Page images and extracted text
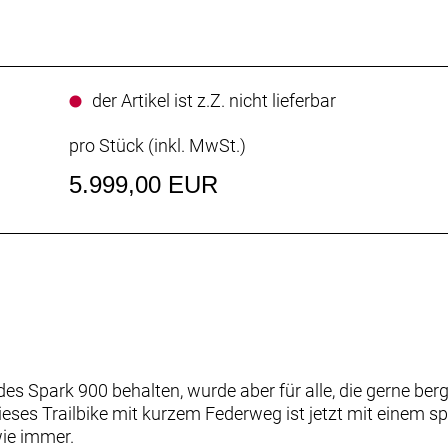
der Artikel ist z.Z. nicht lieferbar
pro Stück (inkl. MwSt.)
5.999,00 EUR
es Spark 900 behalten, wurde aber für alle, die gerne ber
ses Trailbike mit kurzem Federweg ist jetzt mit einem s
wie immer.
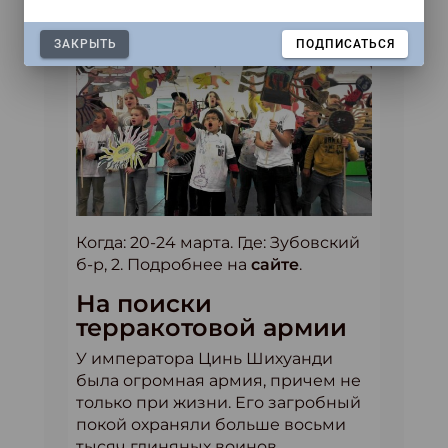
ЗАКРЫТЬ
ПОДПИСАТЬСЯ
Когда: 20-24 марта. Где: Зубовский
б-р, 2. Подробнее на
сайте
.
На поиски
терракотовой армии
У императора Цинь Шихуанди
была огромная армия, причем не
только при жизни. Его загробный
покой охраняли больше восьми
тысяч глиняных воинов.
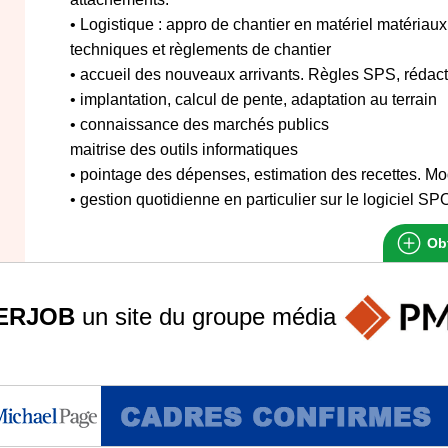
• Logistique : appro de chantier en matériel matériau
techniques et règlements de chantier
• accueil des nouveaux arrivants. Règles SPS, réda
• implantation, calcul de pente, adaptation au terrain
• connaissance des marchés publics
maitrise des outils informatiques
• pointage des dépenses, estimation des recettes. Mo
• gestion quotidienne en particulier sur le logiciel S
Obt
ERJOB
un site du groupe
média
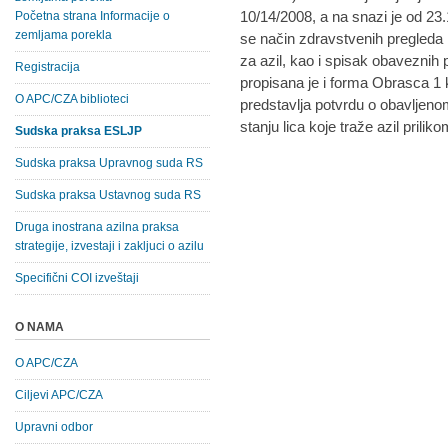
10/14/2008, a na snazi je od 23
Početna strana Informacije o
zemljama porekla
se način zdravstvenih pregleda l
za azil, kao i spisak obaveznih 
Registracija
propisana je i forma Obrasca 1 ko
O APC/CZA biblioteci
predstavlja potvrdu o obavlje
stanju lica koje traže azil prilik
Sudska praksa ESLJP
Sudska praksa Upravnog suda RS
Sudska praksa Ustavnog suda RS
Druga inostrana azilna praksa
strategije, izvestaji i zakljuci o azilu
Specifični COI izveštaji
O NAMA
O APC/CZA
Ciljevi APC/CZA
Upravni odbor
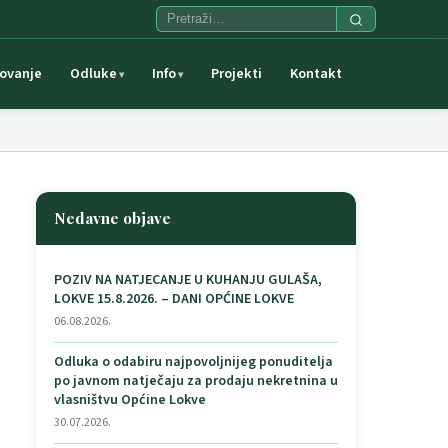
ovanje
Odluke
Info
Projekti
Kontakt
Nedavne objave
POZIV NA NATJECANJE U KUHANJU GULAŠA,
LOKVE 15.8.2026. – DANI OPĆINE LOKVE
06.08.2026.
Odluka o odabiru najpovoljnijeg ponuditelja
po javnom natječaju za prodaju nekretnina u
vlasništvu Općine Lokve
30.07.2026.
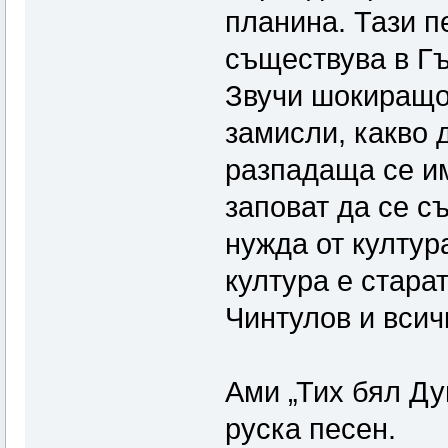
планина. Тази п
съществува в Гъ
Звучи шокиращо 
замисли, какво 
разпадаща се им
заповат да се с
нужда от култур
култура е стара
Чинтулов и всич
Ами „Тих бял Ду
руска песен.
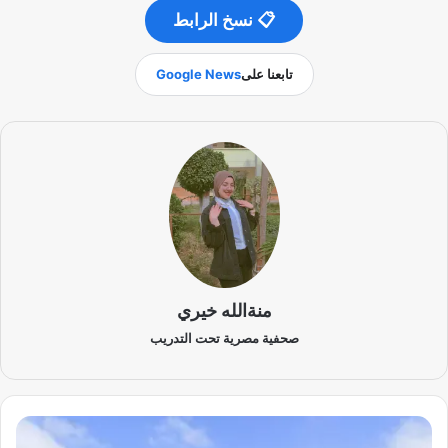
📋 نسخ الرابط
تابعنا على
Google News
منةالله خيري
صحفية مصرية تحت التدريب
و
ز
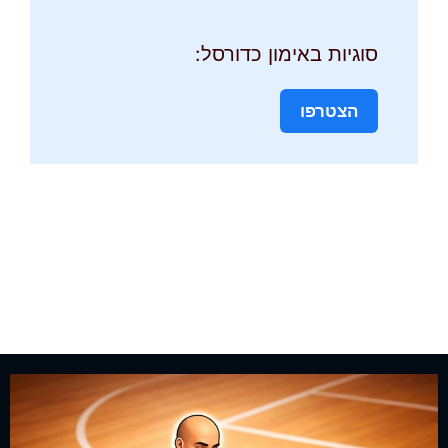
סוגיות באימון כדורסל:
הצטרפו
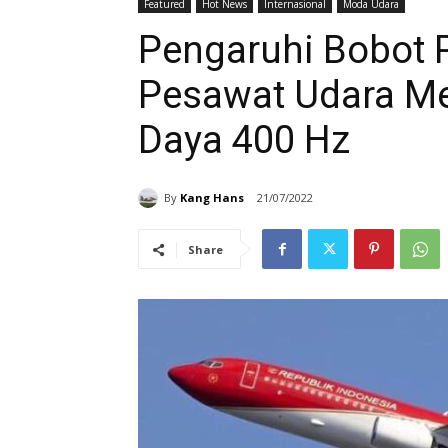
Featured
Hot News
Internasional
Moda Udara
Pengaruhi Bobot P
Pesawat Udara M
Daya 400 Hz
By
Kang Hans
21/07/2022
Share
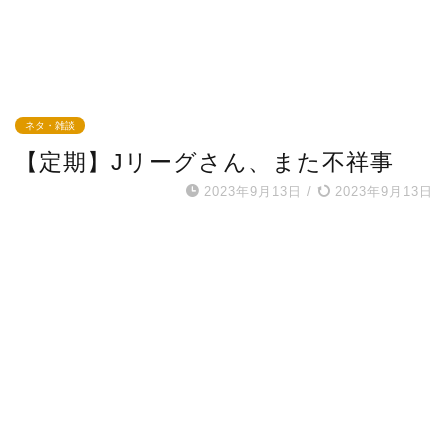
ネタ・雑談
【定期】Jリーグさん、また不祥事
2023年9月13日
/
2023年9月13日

==

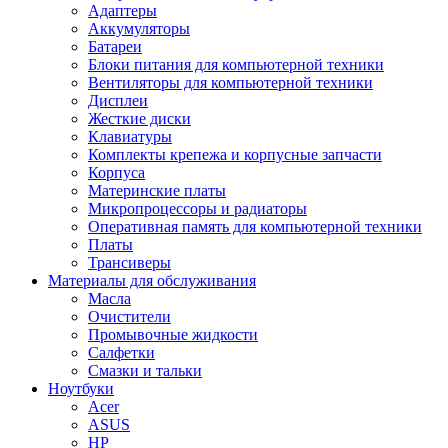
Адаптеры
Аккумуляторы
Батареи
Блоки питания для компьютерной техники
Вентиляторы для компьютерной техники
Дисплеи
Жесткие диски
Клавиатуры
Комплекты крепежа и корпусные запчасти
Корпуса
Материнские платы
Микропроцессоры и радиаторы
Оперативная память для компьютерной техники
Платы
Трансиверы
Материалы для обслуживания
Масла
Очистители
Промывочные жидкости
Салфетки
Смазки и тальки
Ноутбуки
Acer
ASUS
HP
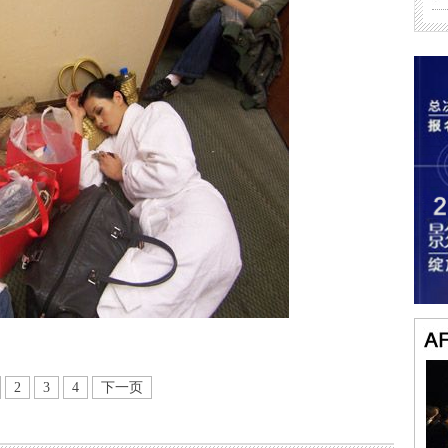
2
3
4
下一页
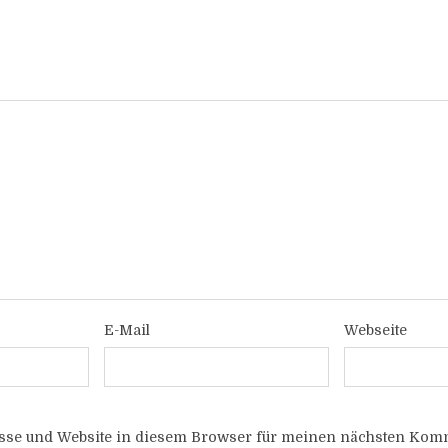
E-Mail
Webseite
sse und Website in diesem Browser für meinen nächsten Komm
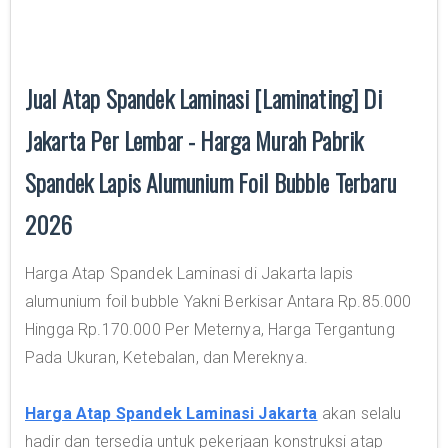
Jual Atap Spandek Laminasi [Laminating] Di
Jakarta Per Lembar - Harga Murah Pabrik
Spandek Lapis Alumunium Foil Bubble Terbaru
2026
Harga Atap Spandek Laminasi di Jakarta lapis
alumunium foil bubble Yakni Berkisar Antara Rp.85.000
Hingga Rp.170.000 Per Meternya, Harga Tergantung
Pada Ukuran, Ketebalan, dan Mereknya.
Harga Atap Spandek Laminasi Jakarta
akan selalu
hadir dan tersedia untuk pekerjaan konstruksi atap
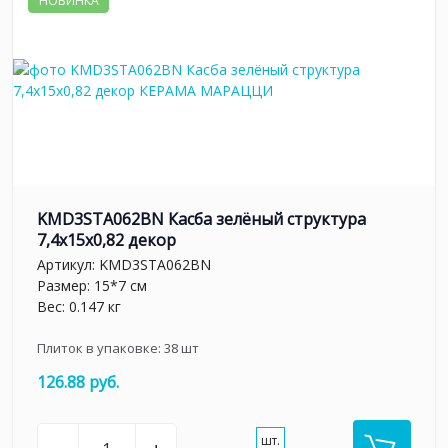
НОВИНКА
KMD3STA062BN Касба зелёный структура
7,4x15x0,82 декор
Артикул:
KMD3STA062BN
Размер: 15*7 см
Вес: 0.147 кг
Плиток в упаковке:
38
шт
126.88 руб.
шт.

What you should do>
Please give back, exactly as it stands above, the stretch from the line with "Početna strana Informacije o" through the line with "Specifični COI izveštaji", and no line outside it.

Reply>
Početna strana Informacije o
zemljama porekla
se način zdravstvenih pregleda l
za azil, kao i spisak obaveznih 
Registracija
propisana je i forma Obrasca 1 ko
O APC/CZA biblioteci
predstavlja potvrdu o obavlje
stanju lica koje traže azil prilik
Sudska praksa ESLJP
Sudska praksa Upravnog suda RS
Sudska praksa Ustavnog suda RS
Druga inostrana azilna praksa
strategije, izvestaji i zakljuci o azilu
Specifični COI izveštaji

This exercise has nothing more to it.